Discussion on the algorithm of mass user integration ranking

Source: Internet
Author: User

The content of this article is excerpted from the first phase of the Code agricultural periodical: discussion on the algorithm of mass user integral ranking. Mainly describes several processing user points ranking algorithm, I hope we have some gains, thank you!

Problem
A large amount of user sites, users have points, points may be used in the process of updating at any time. Now you want to design an algorithm for the site that displays its current point rank each time the user logs in. The maximum user size is 200 million, the integral is a nonnegative integer and less than 1 million.
PS: It is said that this is the thunder of an interview problem, but the problem itself has a strong authenticity, so this article intends to follow the real scene to consider, and not limited to the ideal environment for interview questions.


Storage structure
First of all, we use a User integration table User_score to save the user's points information.

Table structure:

Sample data:

The following algorithm is based on this basic table structure.

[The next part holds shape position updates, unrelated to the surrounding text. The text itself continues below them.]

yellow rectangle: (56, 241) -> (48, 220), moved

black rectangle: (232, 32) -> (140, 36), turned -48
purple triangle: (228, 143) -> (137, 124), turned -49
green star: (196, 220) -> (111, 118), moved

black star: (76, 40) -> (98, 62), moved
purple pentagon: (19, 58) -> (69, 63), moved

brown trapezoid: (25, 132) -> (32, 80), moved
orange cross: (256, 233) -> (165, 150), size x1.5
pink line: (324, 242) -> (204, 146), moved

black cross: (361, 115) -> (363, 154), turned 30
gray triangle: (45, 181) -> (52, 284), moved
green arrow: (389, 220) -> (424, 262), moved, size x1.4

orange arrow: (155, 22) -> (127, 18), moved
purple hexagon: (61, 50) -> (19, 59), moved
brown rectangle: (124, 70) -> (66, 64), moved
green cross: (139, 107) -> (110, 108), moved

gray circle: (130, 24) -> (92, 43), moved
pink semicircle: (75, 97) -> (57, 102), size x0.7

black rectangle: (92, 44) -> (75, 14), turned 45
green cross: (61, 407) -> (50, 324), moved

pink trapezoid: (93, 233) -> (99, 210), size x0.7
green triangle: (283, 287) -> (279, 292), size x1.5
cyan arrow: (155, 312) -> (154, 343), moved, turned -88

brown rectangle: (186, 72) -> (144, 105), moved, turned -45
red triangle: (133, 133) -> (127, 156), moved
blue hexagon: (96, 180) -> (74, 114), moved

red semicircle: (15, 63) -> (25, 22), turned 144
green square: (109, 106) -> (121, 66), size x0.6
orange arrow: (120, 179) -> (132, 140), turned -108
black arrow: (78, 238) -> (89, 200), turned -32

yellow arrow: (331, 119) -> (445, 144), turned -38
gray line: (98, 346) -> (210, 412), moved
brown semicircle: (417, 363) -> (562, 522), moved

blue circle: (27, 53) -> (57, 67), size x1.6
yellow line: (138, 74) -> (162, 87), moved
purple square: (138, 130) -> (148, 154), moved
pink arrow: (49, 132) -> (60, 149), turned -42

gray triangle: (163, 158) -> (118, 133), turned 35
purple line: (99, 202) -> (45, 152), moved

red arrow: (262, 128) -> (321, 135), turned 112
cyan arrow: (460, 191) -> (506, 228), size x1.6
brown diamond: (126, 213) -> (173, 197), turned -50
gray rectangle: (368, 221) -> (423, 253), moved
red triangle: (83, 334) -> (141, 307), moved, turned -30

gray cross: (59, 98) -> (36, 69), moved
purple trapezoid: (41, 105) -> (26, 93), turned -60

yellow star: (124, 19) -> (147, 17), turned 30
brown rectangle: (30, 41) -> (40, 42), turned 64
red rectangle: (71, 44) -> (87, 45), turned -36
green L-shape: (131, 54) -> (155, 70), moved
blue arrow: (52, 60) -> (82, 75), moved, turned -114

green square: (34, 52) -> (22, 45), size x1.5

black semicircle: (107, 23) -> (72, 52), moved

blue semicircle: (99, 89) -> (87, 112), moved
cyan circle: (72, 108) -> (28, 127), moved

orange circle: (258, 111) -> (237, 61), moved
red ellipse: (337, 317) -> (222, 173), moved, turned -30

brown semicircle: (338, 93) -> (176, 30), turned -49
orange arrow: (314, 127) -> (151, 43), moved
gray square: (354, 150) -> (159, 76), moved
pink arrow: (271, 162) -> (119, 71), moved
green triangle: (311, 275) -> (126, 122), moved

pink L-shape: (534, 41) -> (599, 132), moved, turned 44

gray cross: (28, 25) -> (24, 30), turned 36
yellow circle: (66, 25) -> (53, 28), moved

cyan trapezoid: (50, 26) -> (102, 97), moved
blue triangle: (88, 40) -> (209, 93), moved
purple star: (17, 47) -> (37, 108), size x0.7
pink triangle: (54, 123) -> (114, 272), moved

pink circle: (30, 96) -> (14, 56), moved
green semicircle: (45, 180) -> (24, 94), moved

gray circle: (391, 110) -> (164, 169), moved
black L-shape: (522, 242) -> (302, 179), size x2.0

Algorithm 1: Simple SQL query

First of all, it's easy to think of a simple SQL statement to query the number of users with points greater than that user's score:

Select 1 + count (t2.uid) as Rankfrom user_score T1, user_score t2where t1.uid = @uid and T2.score > T1.score

For number 4th users we can get the following results:

Algorithm features
Advantages: Simple, the use of SQL functions, do not require complex query logic, nor the introduction of additional storage structure, small-scale or performance requirements of the application is not high? A good solution.
Disadvantage: A full table scan of the User_score table is required, and it is also necessary to take into account the fact that the query has a lock on the table at the same time as the integration update, which is unacceptable in the case of massive data size and high concurrency applications.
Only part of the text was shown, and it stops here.